§ **About this task**: Repeat each entry exactly. Drop every image.

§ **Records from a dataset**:
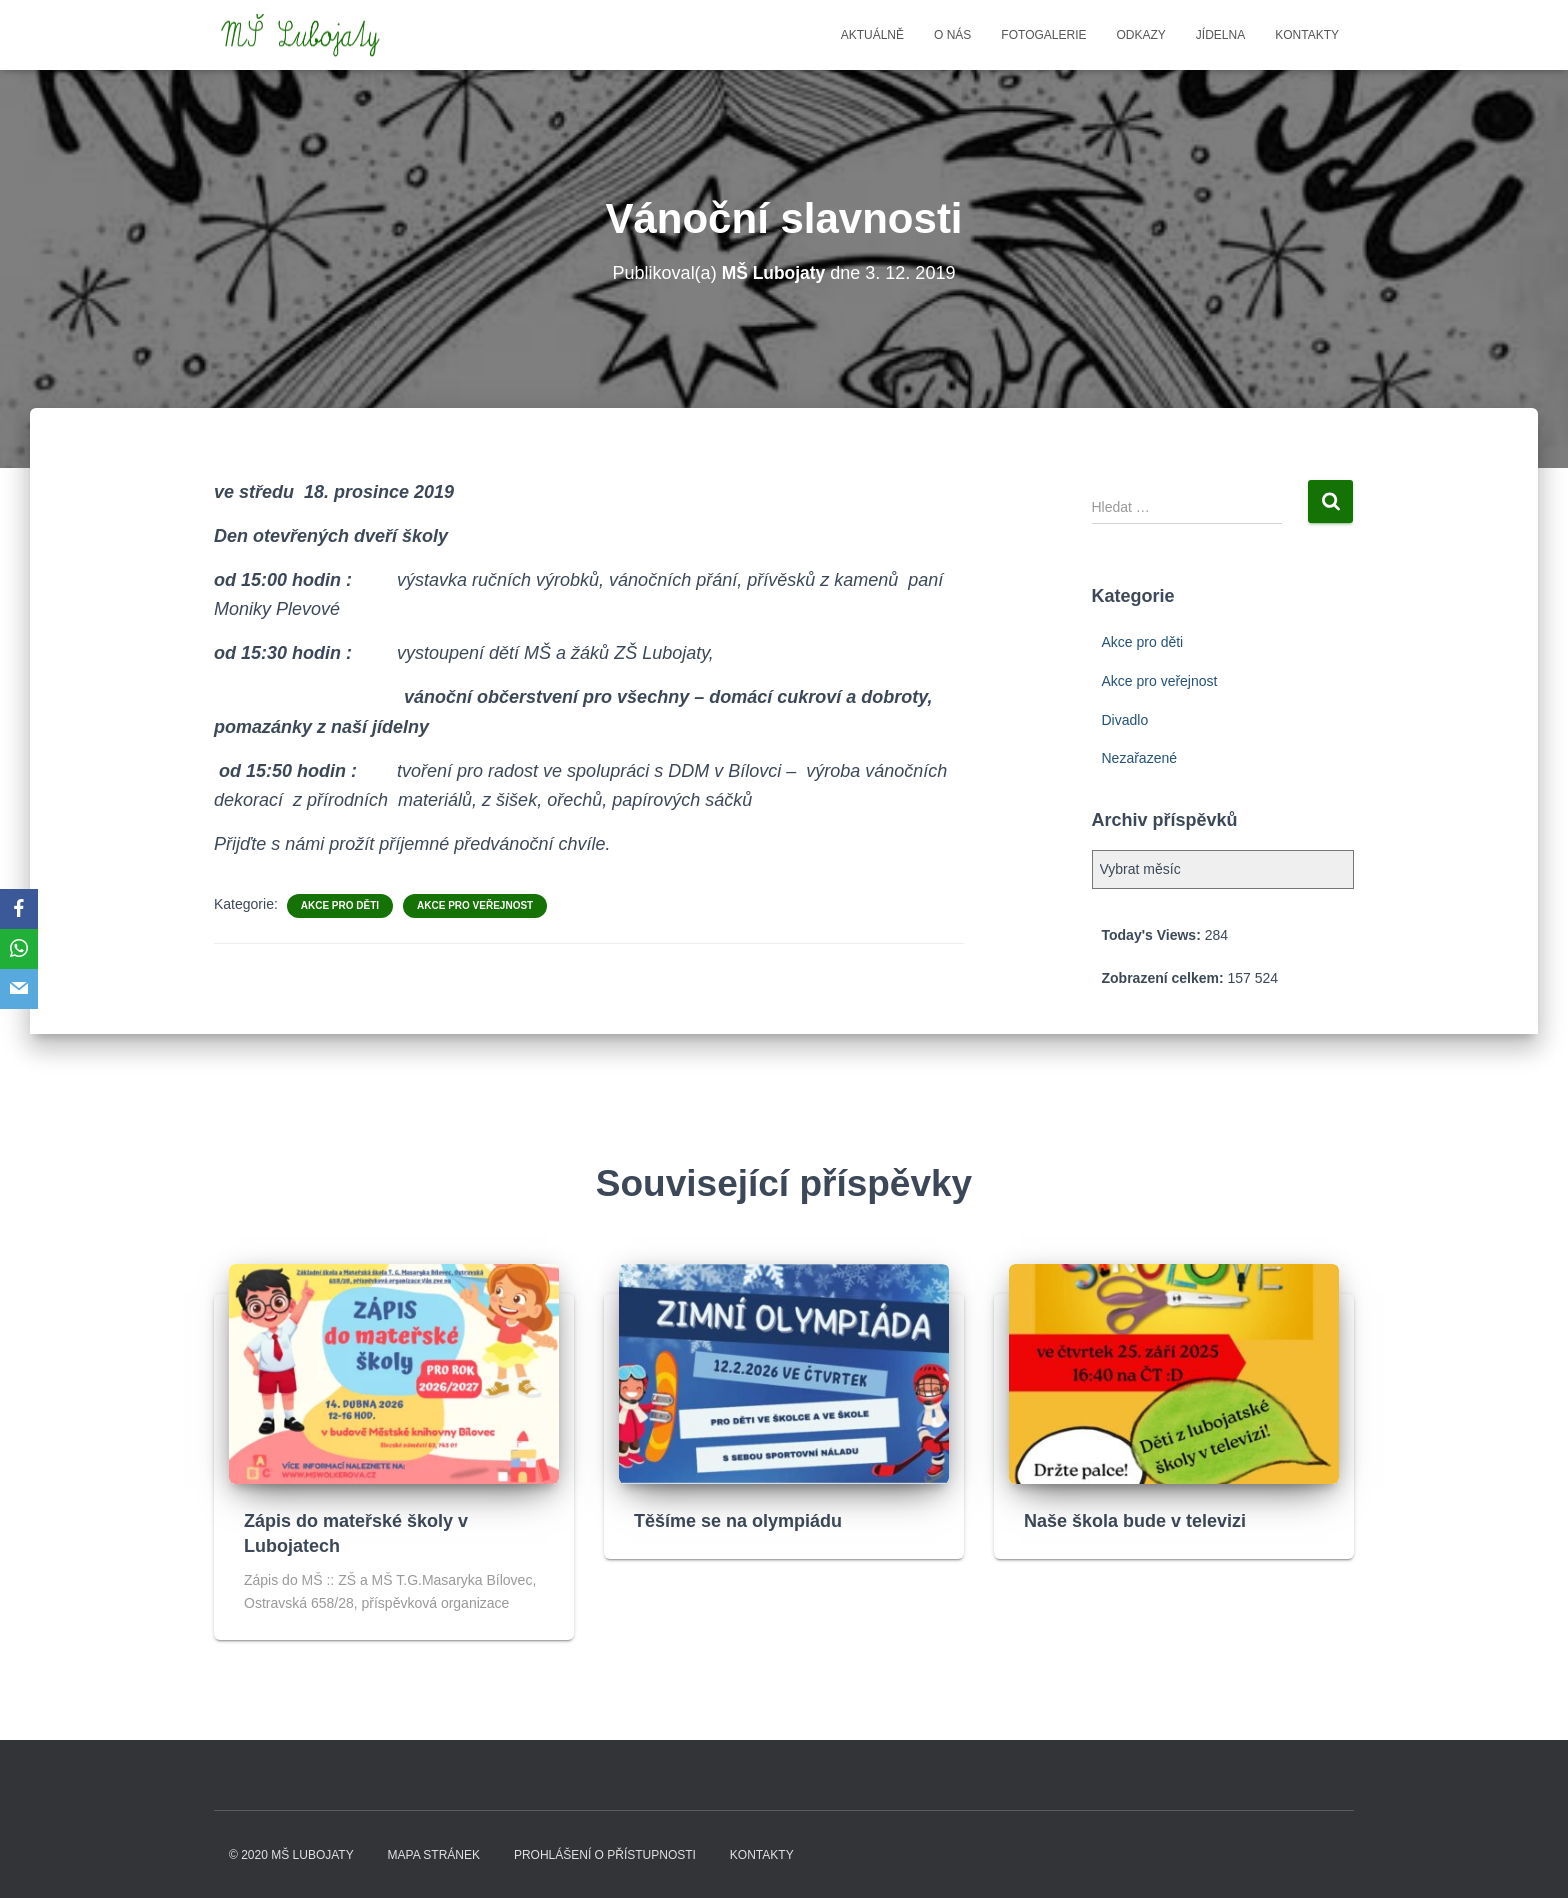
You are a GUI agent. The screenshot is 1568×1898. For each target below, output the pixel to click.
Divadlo (1125, 720)
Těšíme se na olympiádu (738, 1521)
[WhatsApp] (19, 949)
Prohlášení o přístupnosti (605, 1855)
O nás (952, 35)
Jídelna (1220, 35)
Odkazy (1141, 35)
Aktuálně (872, 35)
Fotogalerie (1043, 35)
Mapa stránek (434, 1855)
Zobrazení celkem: (1165, 978)
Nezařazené (1140, 758)
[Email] (19, 989)
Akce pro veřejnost (475, 905)
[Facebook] (19, 909)
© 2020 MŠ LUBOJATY (291, 1855)
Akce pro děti (340, 905)
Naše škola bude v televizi (1135, 1521)
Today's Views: (1153, 935)
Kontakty (1307, 35)
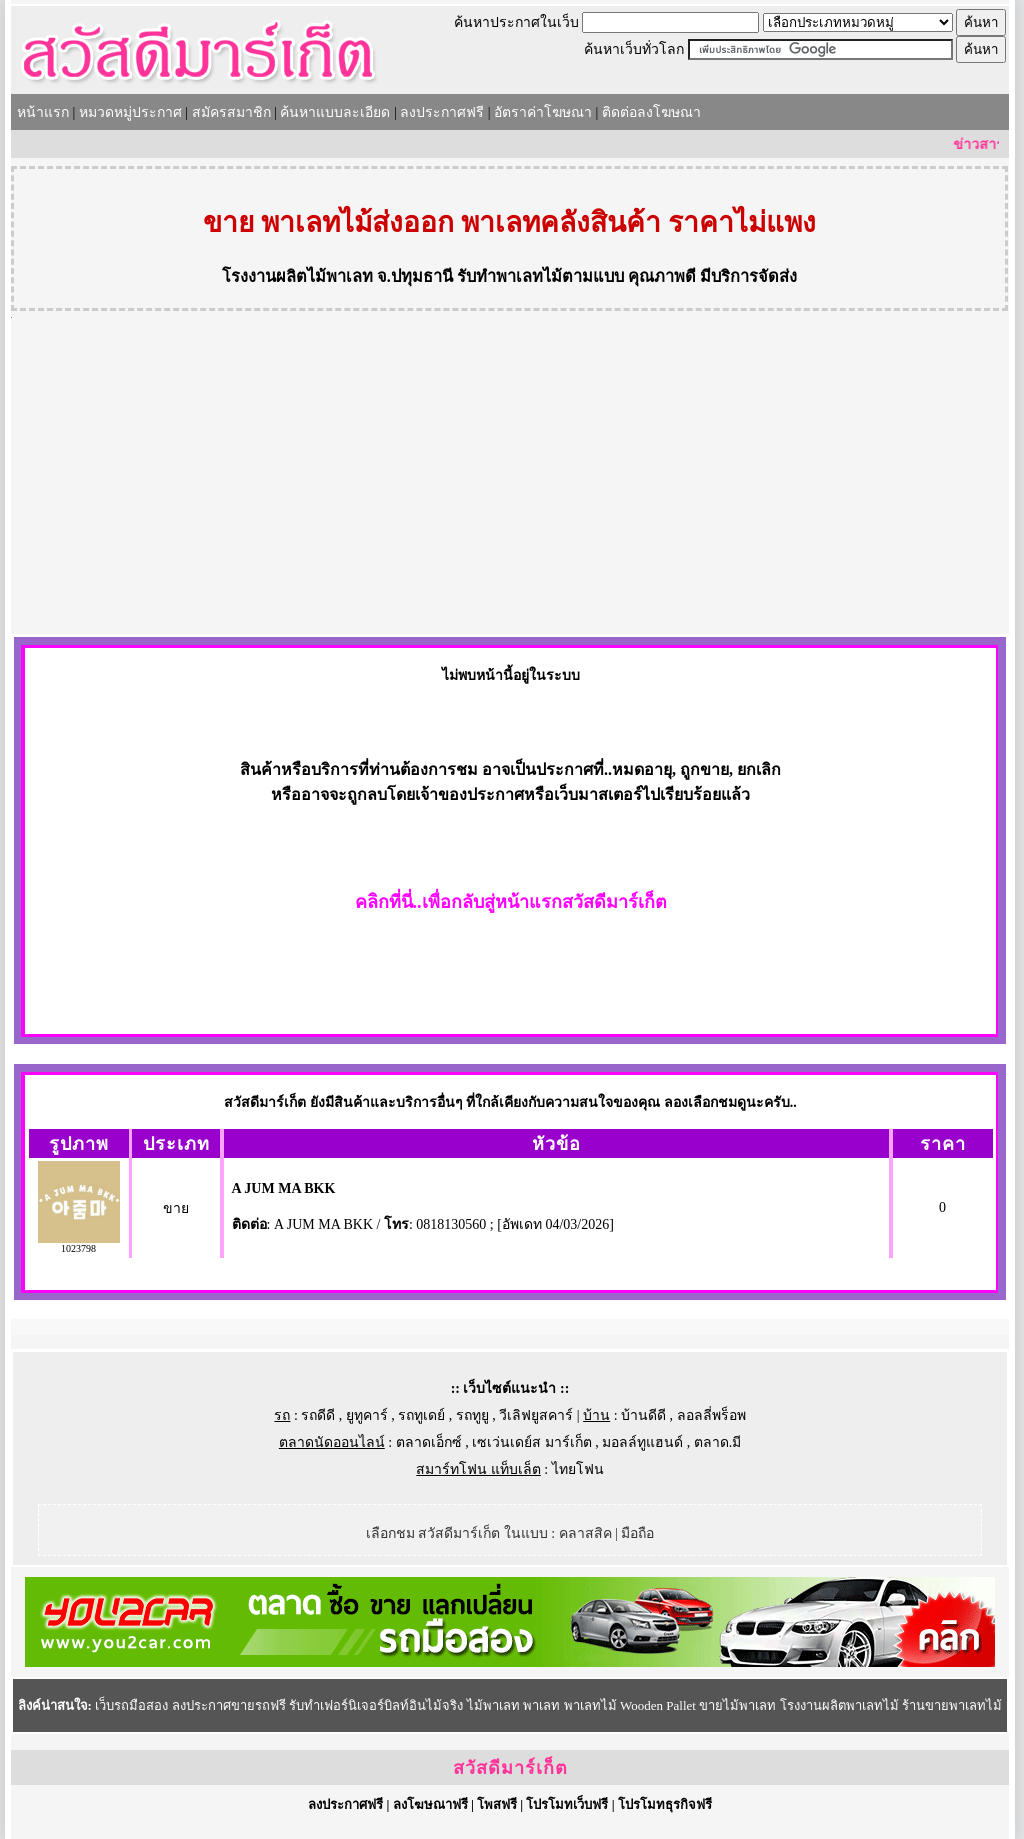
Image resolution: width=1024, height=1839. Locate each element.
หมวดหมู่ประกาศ (130, 112)
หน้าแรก (43, 112)
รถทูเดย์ (421, 1415)
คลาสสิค (585, 1533)
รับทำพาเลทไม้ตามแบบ (540, 276)
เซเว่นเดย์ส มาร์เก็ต (532, 1442)
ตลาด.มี (718, 1442)
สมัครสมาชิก (231, 112)
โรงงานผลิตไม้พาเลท (297, 276)
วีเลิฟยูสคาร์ (536, 1415)
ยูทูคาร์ (367, 1415)
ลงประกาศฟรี (442, 112)
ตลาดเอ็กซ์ (429, 1442)
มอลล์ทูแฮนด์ (642, 1442)
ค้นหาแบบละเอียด (335, 112)
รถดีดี (318, 1415)
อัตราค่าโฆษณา (543, 112)
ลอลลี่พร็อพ (711, 1415)
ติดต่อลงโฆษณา (651, 112)
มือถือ (637, 1533)
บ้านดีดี (643, 1415)
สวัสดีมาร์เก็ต (510, 1768)
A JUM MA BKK (284, 1188)
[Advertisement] (510, 484)
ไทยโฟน (578, 1469)
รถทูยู (472, 1415)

§ **Solution to this task**:
You are a GUI agent. The screenshot is 1568×1898. For each target below, output the pixel to click.
Divadlo (1125, 720)
Těšíme se na olympiádu (738, 1521)
[WhatsApp] (19, 949)
Prohlášení o přístupnosti (605, 1855)
O nás (952, 35)
Jídelna (1220, 35)
Odkazy (1141, 35)
Aktuálně (872, 35)
Fotogalerie (1043, 35)
Mapa stránek (434, 1855)
Zobrazení celkem: (1165, 978)
Nezařazené (1140, 758)
[Email] (19, 989)
Akce pro veřejnost (475, 905)
[Facebook] (19, 909)
© 2020 MŠ LUBOJATY (291, 1855)
Akce pro děti (340, 905)
Naše škola bude v televizi (1135, 1521)
Today's Views: (1153, 935)
Kontakty (1307, 35)
Image resolution: width=1024, height=1839. Locate each element.
หมวดหมู่ประกาศ (130, 112)
หน้าแรก (43, 112)
รถทูเดย์ (421, 1415)
คลาสสิค (585, 1533)
รับทำพาเลทไม้ตามแบบ (540, 276)
เซเว่นเดย์ส มาร์เก็ต (532, 1442)
ตลาด.มี (718, 1442)
สมัครสมาชิก (231, 112)
โรงงานผลิตไม้พาเลท (297, 276)
วีเลิฟยูสคาร์ (536, 1415)
ยูทูคาร์ (367, 1415)
ลงประกาศฟรี (442, 112)
ตลาดเอ็กซ์ (429, 1442)
มอลล์ทูแฮนด์ (642, 1442)
ค้นหาแบบละเอียด (335, 112)
รถดีดี (318, 1415)
อัตราค่าโฆษณา (543, 112)
ลอลลี่พร็อพ (711, 1415)
ติดต่อลงโฆษณา (651, 112)
มือถือ (637, 1533)
บ้านดีดี (643, 1415)
สวัสดีมาร์เก็ต (510, 1768)
A JUM MA BKK (284, 1188)
[Advertisement] (510, 484)
ไทยโฟน (578, 1469)
รถทูยู (472, 1415)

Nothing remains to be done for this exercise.